[Data excerpts]

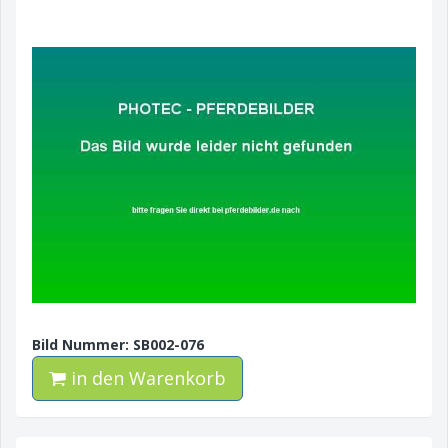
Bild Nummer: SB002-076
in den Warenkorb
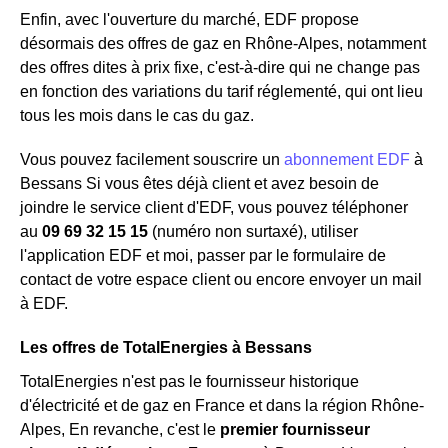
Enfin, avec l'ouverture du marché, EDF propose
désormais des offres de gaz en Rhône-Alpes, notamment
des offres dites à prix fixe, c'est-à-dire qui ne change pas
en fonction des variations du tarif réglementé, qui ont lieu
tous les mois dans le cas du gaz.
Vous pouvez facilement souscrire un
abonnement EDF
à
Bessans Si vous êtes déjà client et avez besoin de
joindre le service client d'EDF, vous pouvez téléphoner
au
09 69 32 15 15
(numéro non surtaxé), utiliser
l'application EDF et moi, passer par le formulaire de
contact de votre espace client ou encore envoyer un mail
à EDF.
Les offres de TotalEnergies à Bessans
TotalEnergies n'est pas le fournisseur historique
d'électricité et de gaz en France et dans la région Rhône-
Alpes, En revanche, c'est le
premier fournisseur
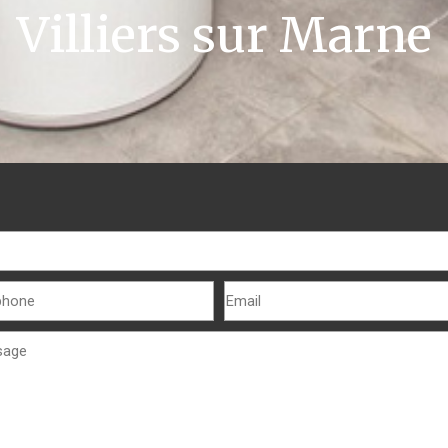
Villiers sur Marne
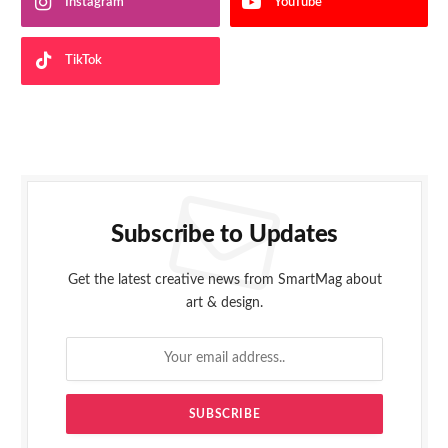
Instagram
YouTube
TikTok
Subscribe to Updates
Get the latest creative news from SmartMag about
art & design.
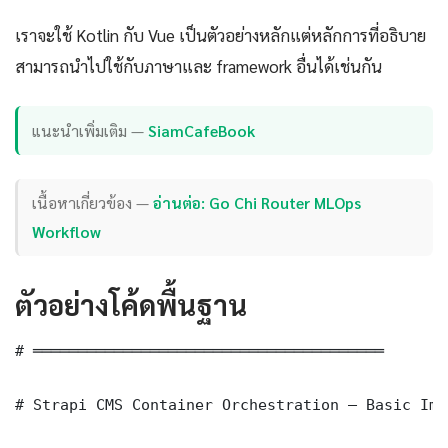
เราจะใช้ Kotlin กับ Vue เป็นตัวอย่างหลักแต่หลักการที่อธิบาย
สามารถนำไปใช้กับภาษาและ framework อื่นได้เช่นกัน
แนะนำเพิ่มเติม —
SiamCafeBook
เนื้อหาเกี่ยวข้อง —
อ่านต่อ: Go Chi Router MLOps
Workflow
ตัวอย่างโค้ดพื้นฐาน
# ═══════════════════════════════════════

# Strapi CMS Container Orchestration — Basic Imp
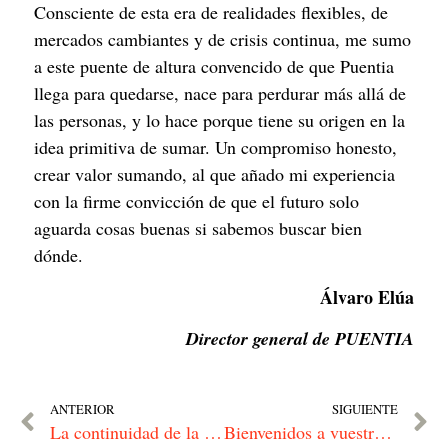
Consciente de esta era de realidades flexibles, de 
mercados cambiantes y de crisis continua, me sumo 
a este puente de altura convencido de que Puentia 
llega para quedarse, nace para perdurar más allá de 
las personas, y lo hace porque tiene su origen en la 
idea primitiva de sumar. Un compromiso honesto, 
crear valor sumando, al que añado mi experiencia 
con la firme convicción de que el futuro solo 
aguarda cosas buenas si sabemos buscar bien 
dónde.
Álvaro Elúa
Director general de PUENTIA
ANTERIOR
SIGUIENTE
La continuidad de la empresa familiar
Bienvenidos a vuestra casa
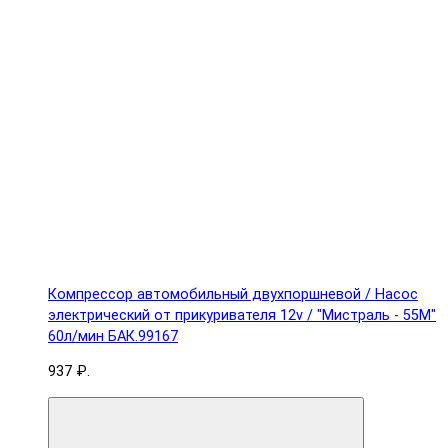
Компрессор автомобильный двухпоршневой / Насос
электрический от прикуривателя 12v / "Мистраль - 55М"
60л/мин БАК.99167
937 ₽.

...

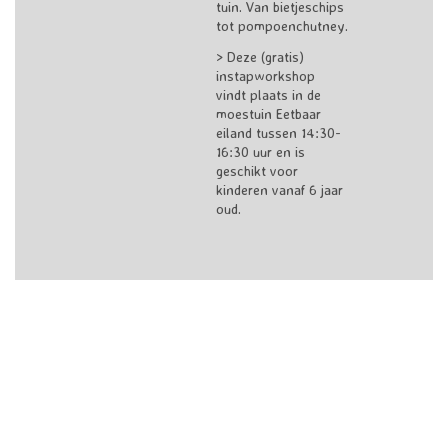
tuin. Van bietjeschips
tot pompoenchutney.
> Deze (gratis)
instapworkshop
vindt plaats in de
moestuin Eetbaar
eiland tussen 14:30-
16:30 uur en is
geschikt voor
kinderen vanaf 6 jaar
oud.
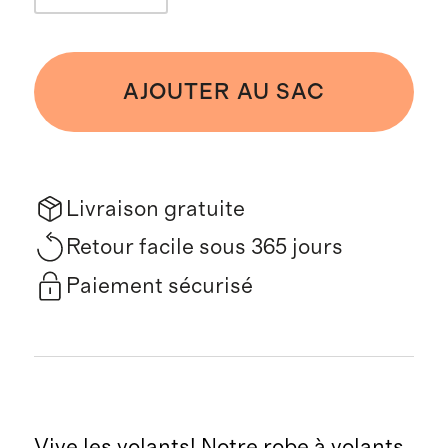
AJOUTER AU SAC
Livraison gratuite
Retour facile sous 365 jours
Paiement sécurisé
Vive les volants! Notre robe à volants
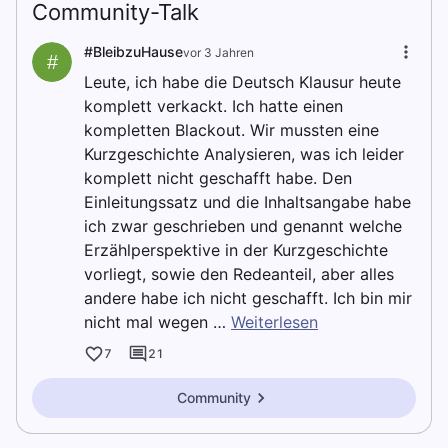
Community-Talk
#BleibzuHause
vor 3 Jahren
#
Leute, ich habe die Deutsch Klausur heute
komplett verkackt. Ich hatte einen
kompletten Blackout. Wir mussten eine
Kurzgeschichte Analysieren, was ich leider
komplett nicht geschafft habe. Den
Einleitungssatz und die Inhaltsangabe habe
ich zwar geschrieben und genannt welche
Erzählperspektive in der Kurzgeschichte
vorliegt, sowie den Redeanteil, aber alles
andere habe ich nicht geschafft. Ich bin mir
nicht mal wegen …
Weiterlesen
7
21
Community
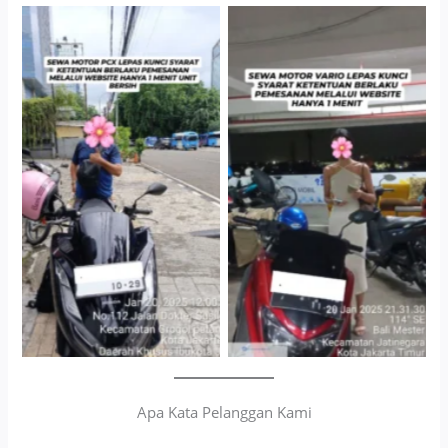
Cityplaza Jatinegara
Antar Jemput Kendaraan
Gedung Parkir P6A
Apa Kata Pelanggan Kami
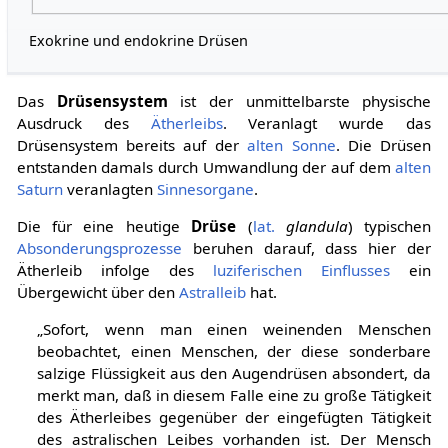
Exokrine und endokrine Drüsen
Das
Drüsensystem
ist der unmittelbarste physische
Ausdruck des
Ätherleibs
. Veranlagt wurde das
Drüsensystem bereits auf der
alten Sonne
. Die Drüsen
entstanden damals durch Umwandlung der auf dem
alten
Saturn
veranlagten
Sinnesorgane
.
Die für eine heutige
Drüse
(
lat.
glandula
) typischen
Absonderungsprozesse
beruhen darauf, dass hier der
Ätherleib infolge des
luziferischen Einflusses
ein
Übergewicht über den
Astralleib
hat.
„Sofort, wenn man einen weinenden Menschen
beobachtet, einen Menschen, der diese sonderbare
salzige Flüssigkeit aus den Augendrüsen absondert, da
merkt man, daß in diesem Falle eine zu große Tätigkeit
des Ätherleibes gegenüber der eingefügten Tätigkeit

Required action ▸ Give the number of lines in the records that contain the string "dans", with no other output.

Task output ▸ 2